### Exercise description
Pick out each line below containing "gerne".

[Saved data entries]
● ● ● ●
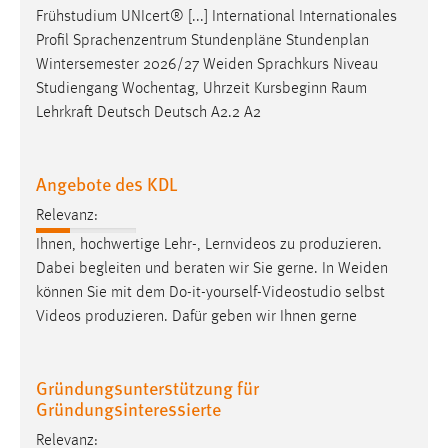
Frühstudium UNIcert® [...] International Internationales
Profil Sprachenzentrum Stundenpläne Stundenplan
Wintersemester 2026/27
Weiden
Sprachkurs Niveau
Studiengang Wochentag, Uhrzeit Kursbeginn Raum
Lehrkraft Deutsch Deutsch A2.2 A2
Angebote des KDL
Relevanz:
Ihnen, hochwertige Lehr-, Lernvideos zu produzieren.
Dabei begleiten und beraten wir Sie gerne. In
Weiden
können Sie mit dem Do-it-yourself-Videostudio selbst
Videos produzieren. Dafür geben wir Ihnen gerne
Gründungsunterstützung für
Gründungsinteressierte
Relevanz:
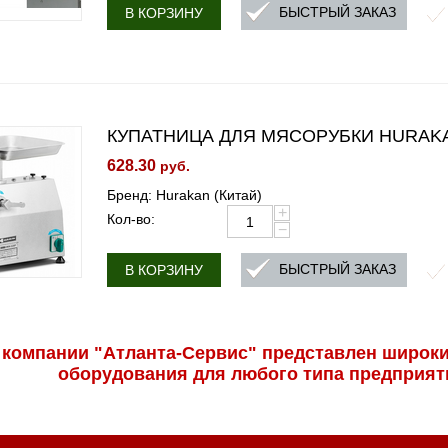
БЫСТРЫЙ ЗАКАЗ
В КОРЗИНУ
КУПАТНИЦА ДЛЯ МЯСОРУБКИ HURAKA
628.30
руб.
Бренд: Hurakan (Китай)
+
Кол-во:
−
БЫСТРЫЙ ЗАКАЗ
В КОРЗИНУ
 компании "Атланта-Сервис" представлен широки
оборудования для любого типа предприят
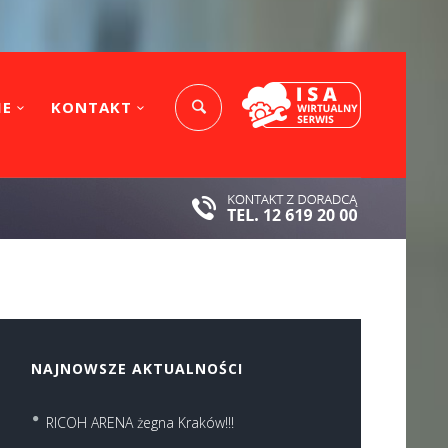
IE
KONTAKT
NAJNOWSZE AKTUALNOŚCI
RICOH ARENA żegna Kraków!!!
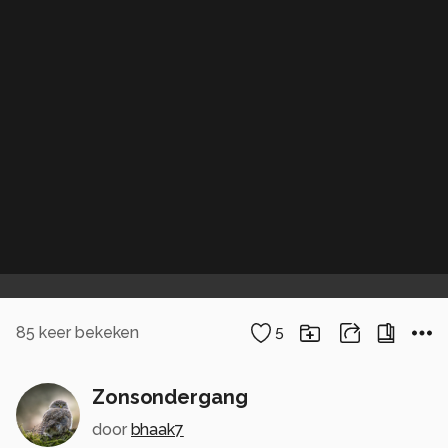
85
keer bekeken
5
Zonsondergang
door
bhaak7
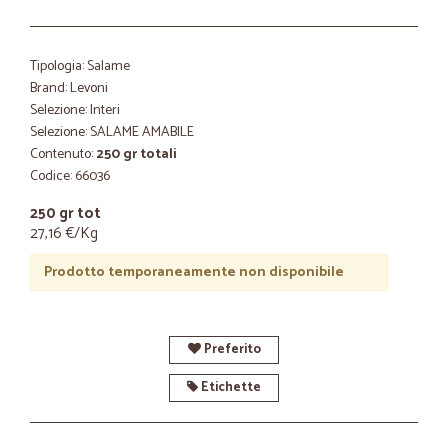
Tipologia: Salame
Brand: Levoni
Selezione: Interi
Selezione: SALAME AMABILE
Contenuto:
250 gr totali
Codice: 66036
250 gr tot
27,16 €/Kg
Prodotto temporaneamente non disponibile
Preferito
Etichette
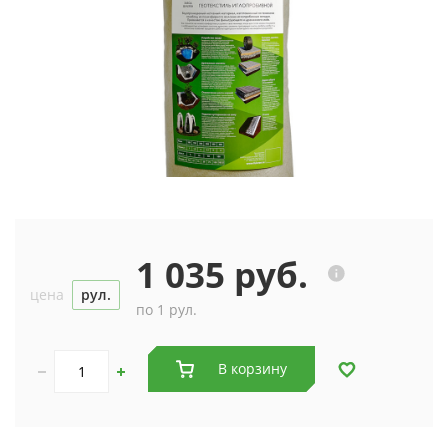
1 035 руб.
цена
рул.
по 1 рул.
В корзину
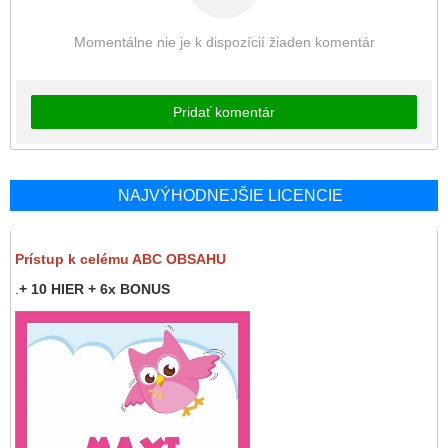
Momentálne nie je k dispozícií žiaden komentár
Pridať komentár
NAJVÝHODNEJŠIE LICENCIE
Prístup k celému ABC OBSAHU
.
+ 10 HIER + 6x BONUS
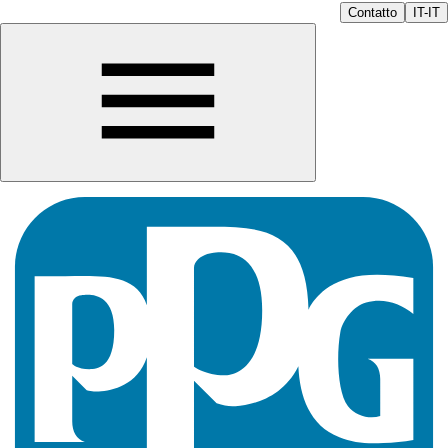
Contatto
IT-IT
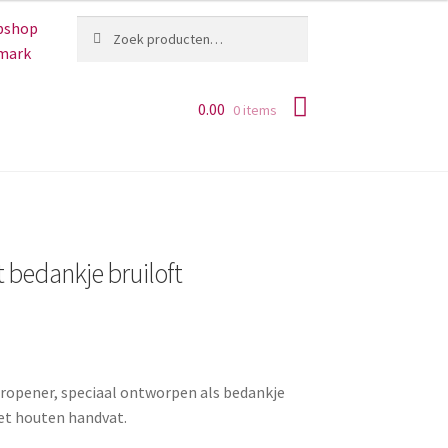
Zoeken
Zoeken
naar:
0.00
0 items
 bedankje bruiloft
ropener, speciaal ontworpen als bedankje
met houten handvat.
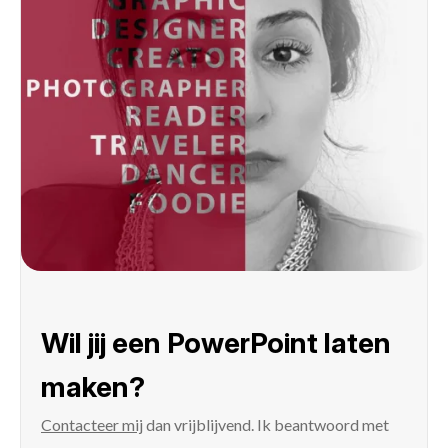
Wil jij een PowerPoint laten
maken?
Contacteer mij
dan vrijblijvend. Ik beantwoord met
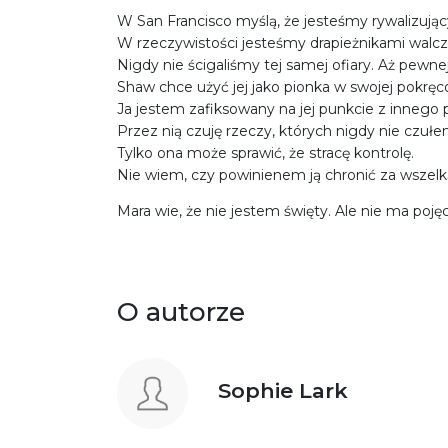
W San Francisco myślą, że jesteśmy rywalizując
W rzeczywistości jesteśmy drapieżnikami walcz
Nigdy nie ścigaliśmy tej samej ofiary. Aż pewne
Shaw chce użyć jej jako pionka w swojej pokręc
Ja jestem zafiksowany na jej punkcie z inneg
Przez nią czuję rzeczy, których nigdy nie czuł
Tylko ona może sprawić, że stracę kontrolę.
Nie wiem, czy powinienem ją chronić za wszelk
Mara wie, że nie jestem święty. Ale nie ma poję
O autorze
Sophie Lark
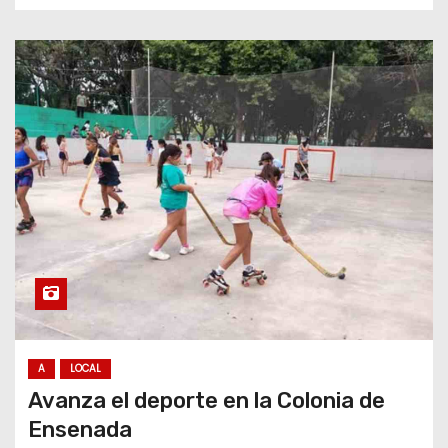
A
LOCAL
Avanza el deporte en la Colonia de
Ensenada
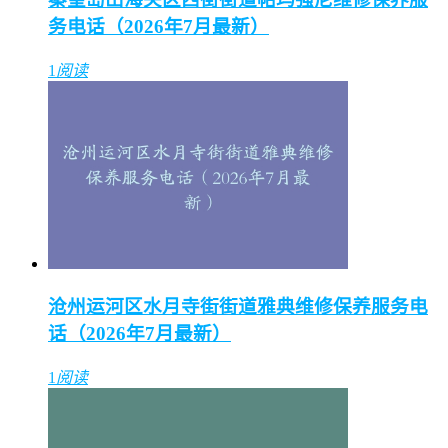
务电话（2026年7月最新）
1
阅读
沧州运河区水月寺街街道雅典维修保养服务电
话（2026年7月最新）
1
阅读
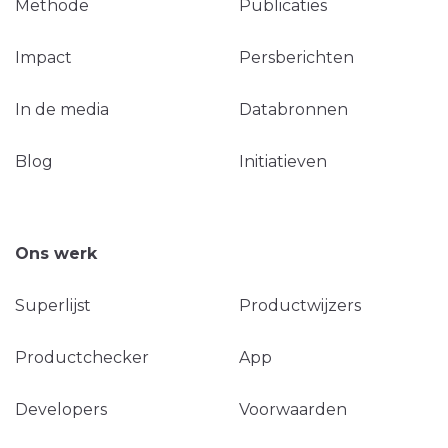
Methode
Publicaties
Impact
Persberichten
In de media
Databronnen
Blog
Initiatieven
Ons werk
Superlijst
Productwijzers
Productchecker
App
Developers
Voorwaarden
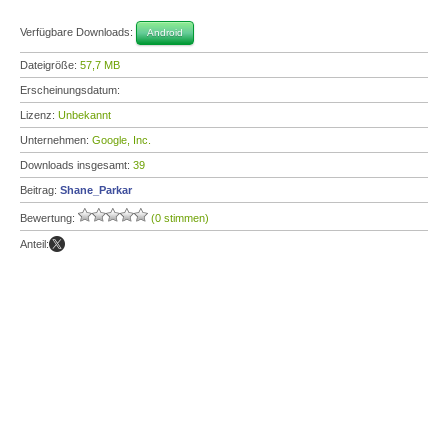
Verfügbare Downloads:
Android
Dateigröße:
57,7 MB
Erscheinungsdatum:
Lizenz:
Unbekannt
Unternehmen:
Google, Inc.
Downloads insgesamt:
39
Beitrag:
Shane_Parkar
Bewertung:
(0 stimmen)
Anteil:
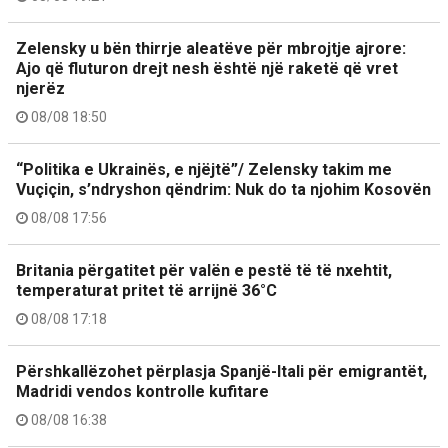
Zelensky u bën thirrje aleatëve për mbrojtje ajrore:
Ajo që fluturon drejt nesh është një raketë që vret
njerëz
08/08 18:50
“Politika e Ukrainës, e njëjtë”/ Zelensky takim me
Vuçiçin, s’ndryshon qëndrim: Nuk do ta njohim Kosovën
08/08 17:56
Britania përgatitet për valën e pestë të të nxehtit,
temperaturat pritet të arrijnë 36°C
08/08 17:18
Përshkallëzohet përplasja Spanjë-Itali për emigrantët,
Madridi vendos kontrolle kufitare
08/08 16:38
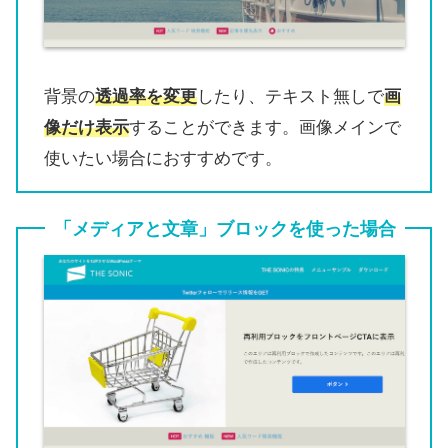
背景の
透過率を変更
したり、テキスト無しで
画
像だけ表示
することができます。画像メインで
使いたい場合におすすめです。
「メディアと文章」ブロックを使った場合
● ● ● ●
### Result of the task
Dabei begleiten und beraten wir Sie gerne. In
Videos produzieren. Dafür geben wir Ihnen gerne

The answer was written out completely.